Mit dem, was ich gestern gesagt habe, wollte ich euch nicht abraten, diesen „Weg“ zu gehen. Ich wollte euch lediglich die Klippe skizzieren, an der ihr zerschellen könntet, wenn ihr den Weg nicht unter dem richtigen Gesichtswinkel nehmt, der da ist: Vereinigung des Willens und des Herzens mit dem Willen und dem Herzen Gottes.
Und das sind, ich wiederhole es, die beiden sicheren Bedingungen für die Heiligkeit.
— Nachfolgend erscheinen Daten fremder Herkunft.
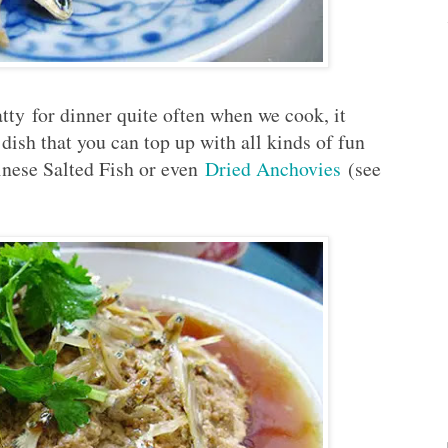
y for dinner quite often when we cook, it
r dish that you can top up with all kinds of fun
inese Salted Fish or even
Dried Anchovies
(see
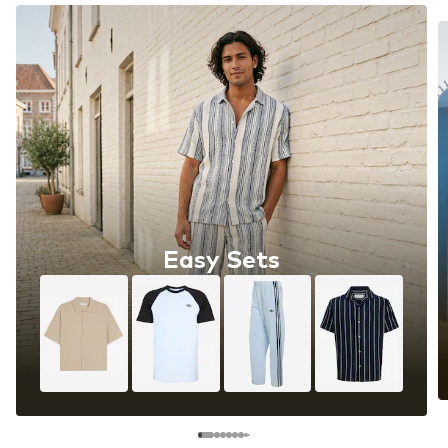
Easy Sets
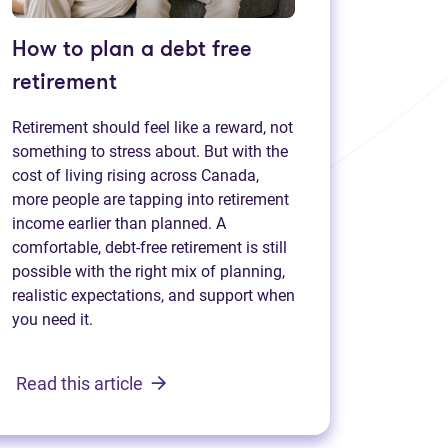
How to plan a debt free
retirement
Retirement should feel like a reward, not
something to stress about. But with the
cost of living rising across Canada,
more people are tapping into retirement
income earlier than planned. A
comfortable, debt-free retirement is still
possible with the right mix of planning,
realistic expectations, and support when
you need it.
Read this article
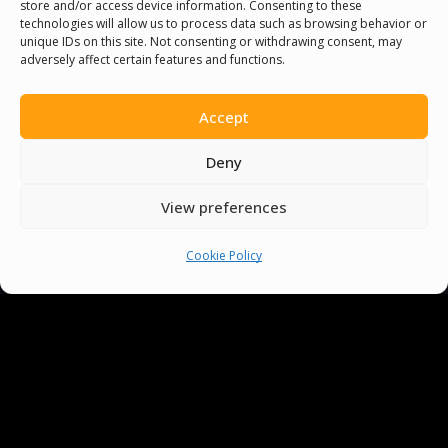
store and/or access device information. Consenting to these
be singing like a cicada and speaking with
technologies will allow us to process data such as browsing behavior or
unique IDs on this site. Not consenting or withdrawing consent, may
clarity!
adversely affect certain features and functions.
Accept
Deny
View preferences
Cookie Policy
Ich kann euch nicht genug dazu ermuntern, diesen Weg zu gehen… Was habt ihr dafür getan? Nichts anderes als die Gebot Gottes und der Kirche zu beobachten, eure Satzungen und das Direktorium zu halten. Seid gewillt, im Inneren eurer Seele jederzeit den Willen Gottes, wie immer es ausgehen mag, zu empfangen. Mit Gott in Verbindung zu bleiben, und euch auf ihn unter allen Umständen stützen. Damit will ich euch keine Vorlesung in Theologie halten, sondern einen Fingerzeig geben oder vielmehr einen sicheren Weg aufzeigen, den ich eurer Seele damit aufschließe und dem es folgen heißt, will man das erreichte Ziel erreichen. Wir müssen uns alle ohne Ausnahme auf diesen Weg einlassen, damit wir auch die anderen nach uns ziehen. Denn dazu sind wir berufen. Bedenkt, dass immer, wenn eine Seele sich dazu entschließt und großmütig diese Verhaltensweise annimmt, sich in ihrem Inneren eine reale Umwandlung vollzieht, und ihre Heiligung kräftigt. Gewiss nicht eine wunderwirkende Heiligkeit, aber doch die echte und grundlegende. Das ist dann der gute und heilige Ordensmann, der pünktlich seine Regel hält, ohne Abstriche der Nächstenliebe praktiziert, die Demut, Abtötungen und alle Tugenden übt, die sich Gefolge der Gottesliebe einfinden. Wir bitten die Gute Mutter, uns diese Dinge einsehen, und praktizieren zu lassen.

Heute möchte ich, meine Freunde, ein Wörtchen über die Exerzitien sagen. In diesem Jahr wollten wir nicht wie in früheren Jahren allgemeine Exerzitien halten. Priestergenossenschaften, Männergemeinschaften machen für gewöhnlich keine Exerzitien. Sie halten alle sechs oder zehn Jahre ihr Generalkapitel ab, und das ersetzt die Einkehrtage. So halten auch die Jesuiten und die alten Orden gewöhnlich keine allgemeinen Exerzitien. Unsere Kongregation beginnt sich auszubreiten, und es würde bald unmöglich, eine so große Zahl von Ordensleuten zu versammeln. Das entspräche im Übrigen auch nicht unserem Gelübde der Armut. Wir wollen uns erinnern, dass dieses Gelübde zwar zunächst den verpflichtet, der es ausspricht, doch verpflichtet es in gleicher Weise auch die Kommunität selbst, das Haus, in dem der Ordensmann, der es ablegt, wohnt.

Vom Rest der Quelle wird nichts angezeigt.